►
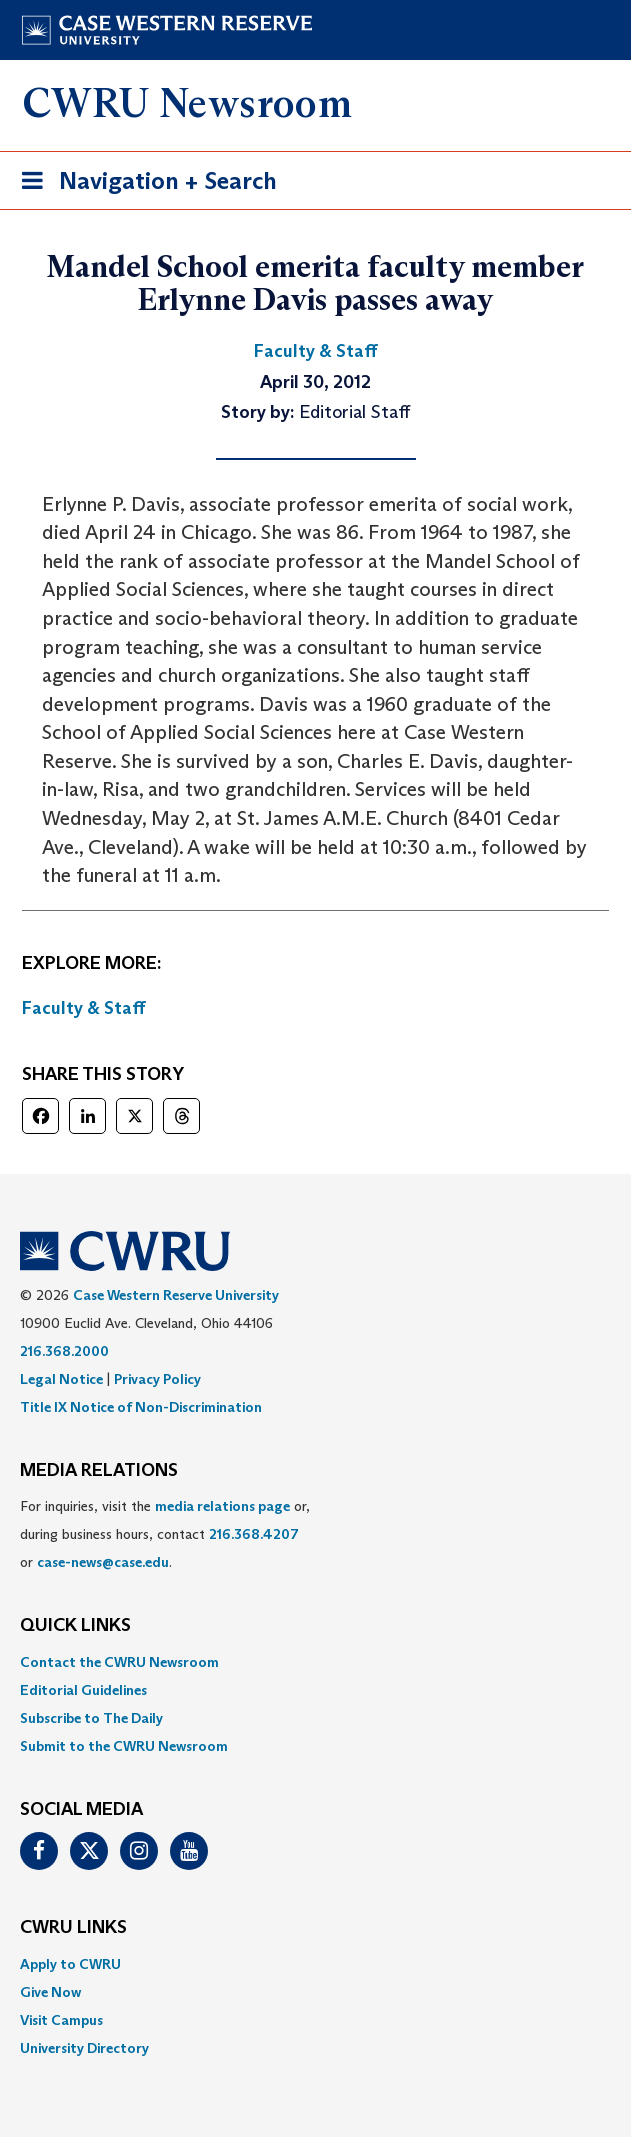  I want to click on 216.368.4207, so click(254, 1534).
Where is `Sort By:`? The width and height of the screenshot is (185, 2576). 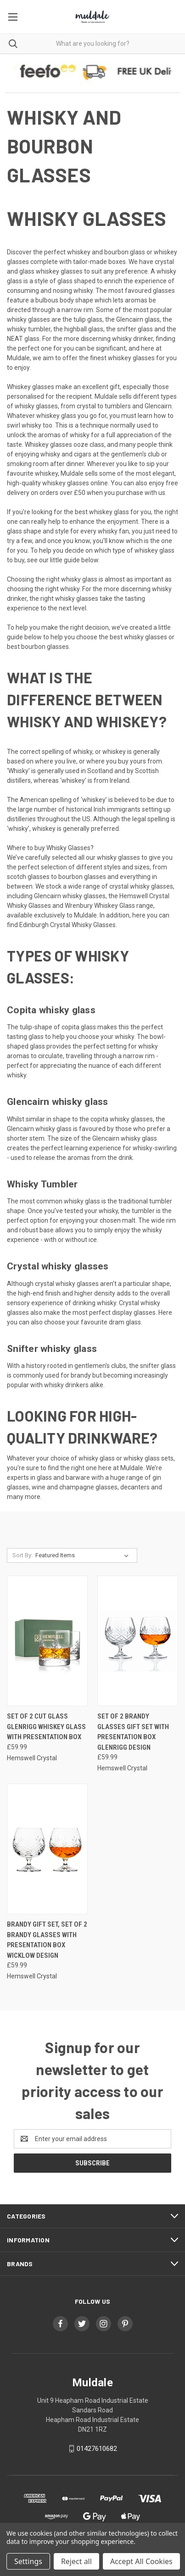
Sort By: is located at coordinates (22, 1555).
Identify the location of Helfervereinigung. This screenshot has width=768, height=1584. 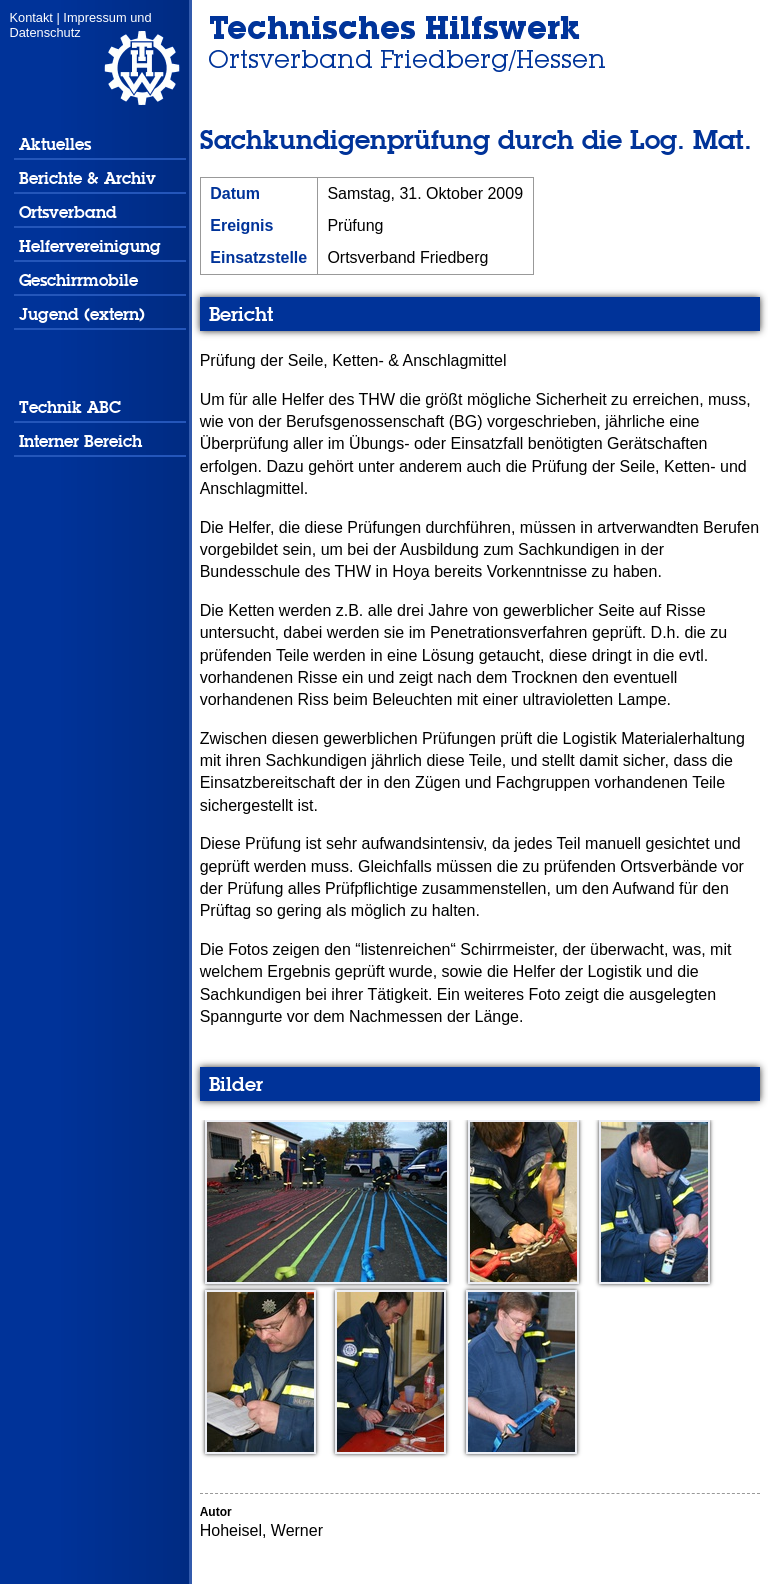
(90, 246).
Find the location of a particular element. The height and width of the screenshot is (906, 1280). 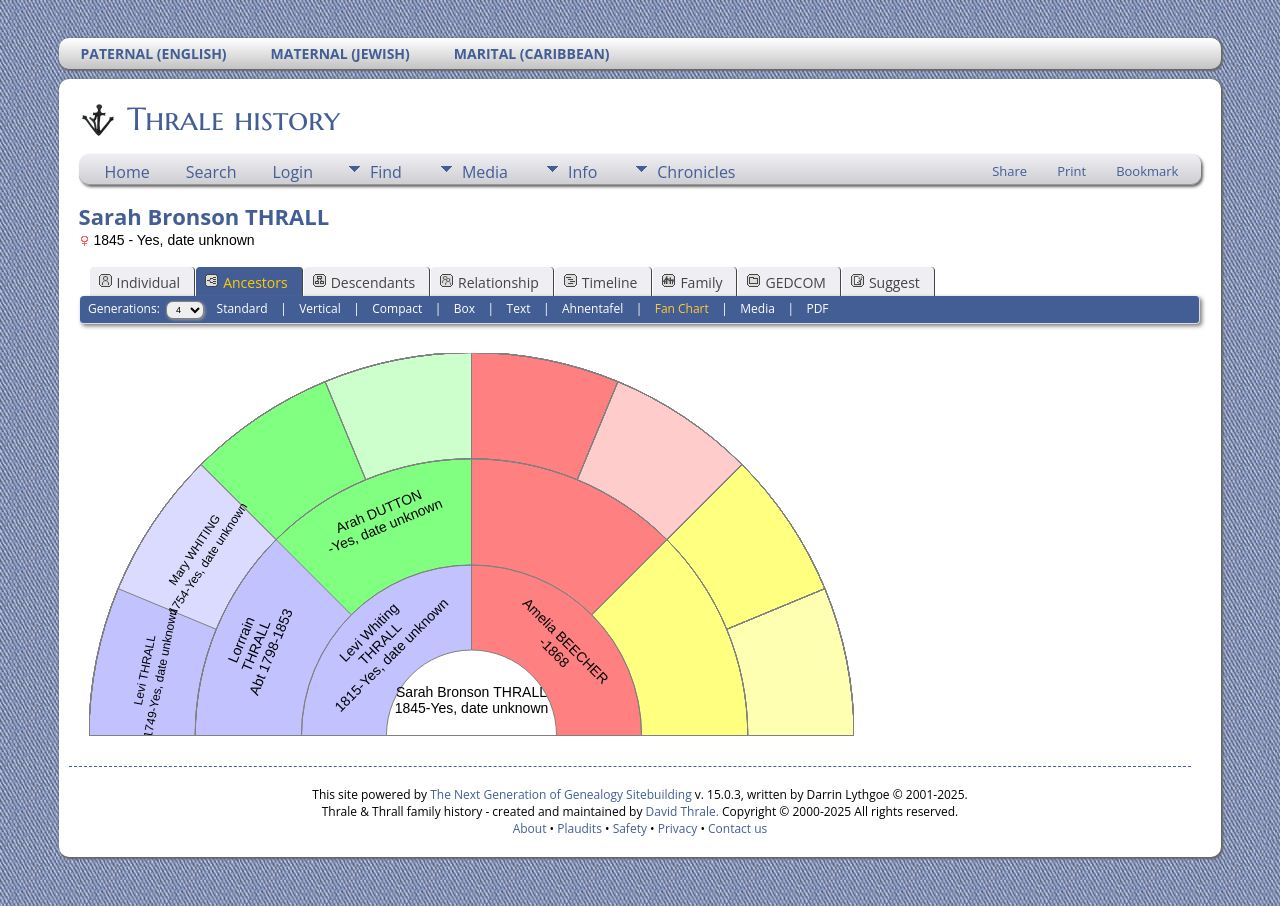

Family is located at coordinates (692, 282).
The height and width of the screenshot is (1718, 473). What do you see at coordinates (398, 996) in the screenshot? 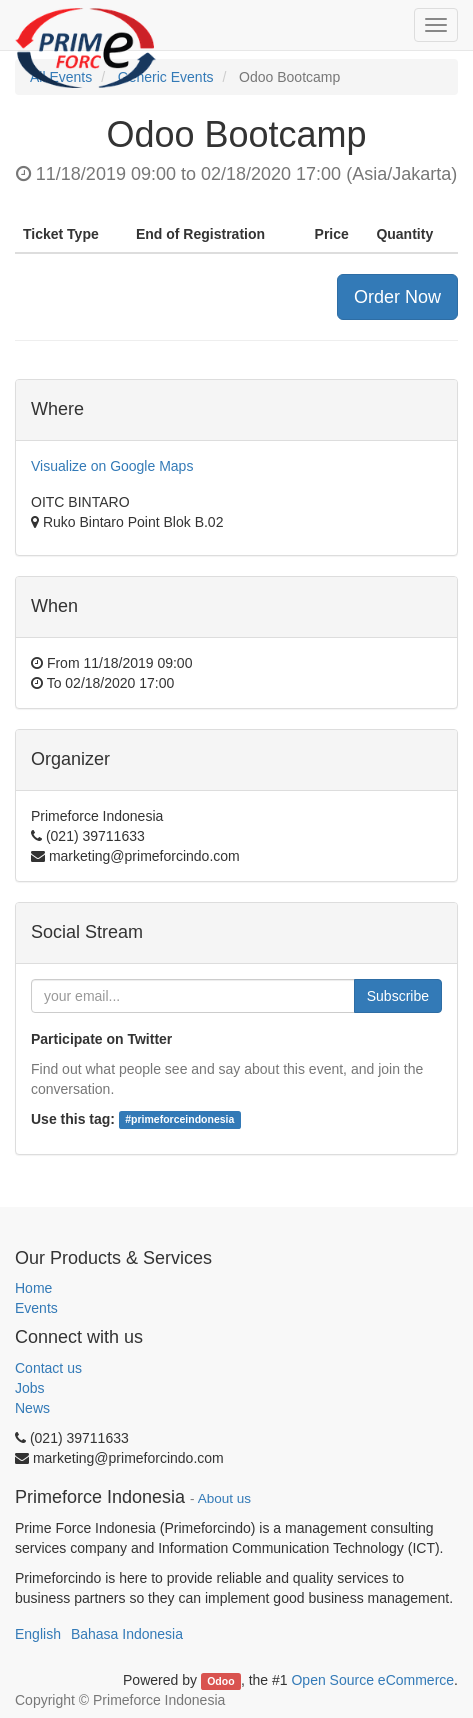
◄
TASK BRIEF: Find the line containing "Identify the location" in the records above, then copy it and every line after it exactly, through the last one, without any pictures.

THE COMPLETED TASK:
Identify the location of Helfervereinigung. This screenshot has width=768, height=1584. 
(90, 246).
Find the location of a particular element. The height and width of the screenshot is (906, 1280). 

Family is located at coordinates (692, 282).
The height and width of the screenshot is (1718, 473). What do you see at coordinates (398, 996) in the screenshot? 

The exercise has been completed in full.